───── Materials provided ─────

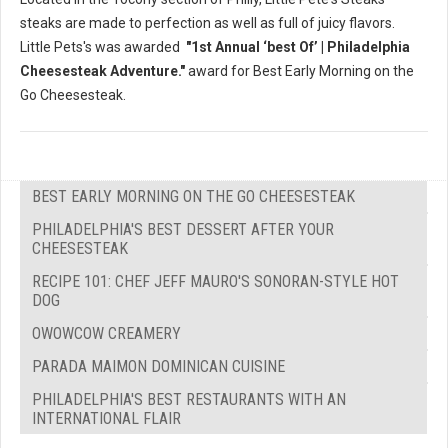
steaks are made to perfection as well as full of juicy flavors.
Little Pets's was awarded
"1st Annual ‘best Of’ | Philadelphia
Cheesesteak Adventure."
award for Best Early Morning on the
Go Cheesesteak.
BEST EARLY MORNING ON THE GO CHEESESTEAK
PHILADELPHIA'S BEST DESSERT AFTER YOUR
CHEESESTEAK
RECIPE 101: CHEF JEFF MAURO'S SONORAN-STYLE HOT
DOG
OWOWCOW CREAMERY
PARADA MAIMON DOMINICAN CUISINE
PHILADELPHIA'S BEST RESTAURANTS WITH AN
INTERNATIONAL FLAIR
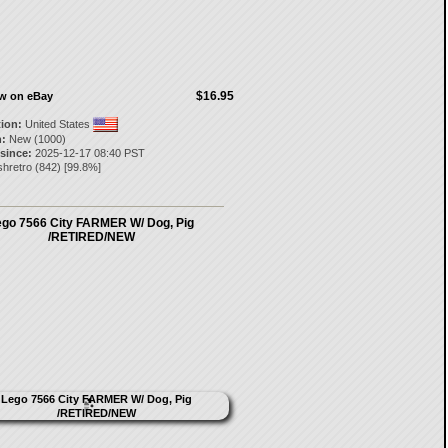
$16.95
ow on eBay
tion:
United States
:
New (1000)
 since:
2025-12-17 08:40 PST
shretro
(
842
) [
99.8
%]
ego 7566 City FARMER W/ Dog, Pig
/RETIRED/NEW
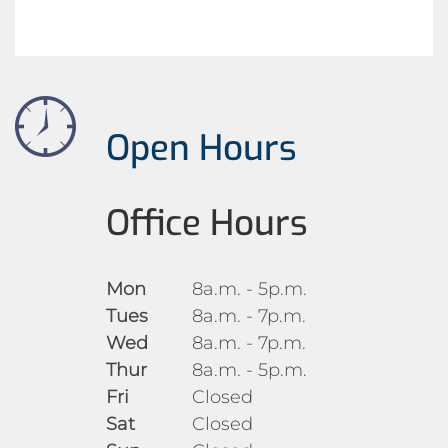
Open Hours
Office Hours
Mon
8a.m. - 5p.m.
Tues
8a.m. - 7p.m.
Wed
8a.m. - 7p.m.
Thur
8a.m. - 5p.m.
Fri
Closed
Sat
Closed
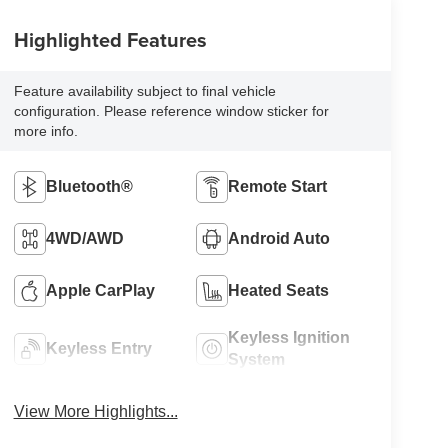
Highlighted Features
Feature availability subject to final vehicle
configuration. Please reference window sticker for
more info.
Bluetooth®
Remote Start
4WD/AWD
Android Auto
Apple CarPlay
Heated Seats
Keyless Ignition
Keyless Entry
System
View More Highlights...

─────

Task directions: Take the line that contains "RECIPE 101: CHEF" as the first and the last line of the records as the end, and please quote those lines exactly, pictures omitted.

Task output:
RECIPE 101: CHEF JEFF MAURO'S SONORAN-STYLE HOT
DOG
OWOWCOW CREAMERY
PARADA MAIMON DOMINICAN CUISINE
PHILADELPHIA'S BEST RESTAURANTS WITH AN
INTERNATIONAL FLAIR
$16.95
ow on eBay
tion:
United States
:
New (1000)
 since:
2025-12-17 08:40 PST
shretro
(
842
) [
99.8
%]
ego 7566 City FARMER W/ Dog, Pig
/RETIRED/NEW
Open Hours
Office Hours
Mon
8a.m. - 5p.m.
Tues
8a.m. - 7p.m.
Wed
8a.m. - 7p.m.
Thur
8a.m. - 5p.m.
Fri
Closed
Sat
Closed
Highlighted Features
Feature availability subject to final vehicle
configuration. Please reference window sticker for
more info.
Bluetooth®
Remote Start
4WD/AWD
Android Auto
Apple CarPlay
Heated Seats
Keyless Ignition
Keyless Entry
System
View More Highlights...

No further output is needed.